**WORK TO BE COMPLETED**
Only some lines are wanted. Transcribe, exactly, the lines below from the line with "typology, and funerary ritual." up to and including the line with "archaeological excavation and".

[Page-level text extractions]
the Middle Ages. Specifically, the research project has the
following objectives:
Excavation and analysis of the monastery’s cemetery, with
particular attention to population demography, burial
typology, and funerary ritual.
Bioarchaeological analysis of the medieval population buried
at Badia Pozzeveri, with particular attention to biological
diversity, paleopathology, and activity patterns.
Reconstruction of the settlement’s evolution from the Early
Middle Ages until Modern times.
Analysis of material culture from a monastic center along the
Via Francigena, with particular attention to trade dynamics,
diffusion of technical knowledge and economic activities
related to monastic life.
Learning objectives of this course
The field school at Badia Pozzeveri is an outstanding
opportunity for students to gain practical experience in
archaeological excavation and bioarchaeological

---

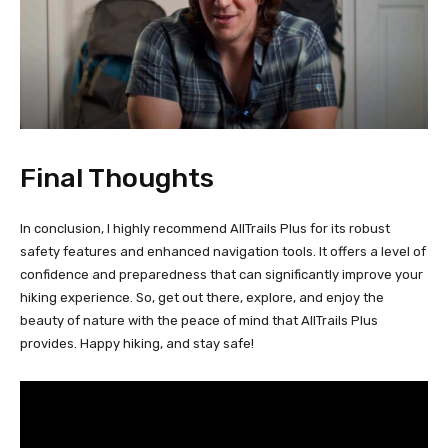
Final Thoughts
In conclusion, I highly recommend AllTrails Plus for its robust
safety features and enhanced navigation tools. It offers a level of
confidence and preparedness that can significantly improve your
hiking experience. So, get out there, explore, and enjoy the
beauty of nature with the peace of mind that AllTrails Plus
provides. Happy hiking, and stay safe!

**WORKED SOLUTION**
typology, and funerary ritual.
Bioarchaeological analysis of the medieval population buried
at Badia Pozzeveri, with particular attention to biological
diversity, paleopathology, and activity patterns.
Reconstruction of the settlement’s evolution from the Early
Middle Ages until Modern times.
Analysis of material culture from a monastic center along the
Via Francigena, with particular attention to trade dynamics,
diffusion of technical knowledge and economic activities
related to monastic life.
Learning objectives of this course
The field school at Badia Pozzeveri is an outstanding
opportunity for students to gain practical experience in
archaeological excavation and bioarchaeological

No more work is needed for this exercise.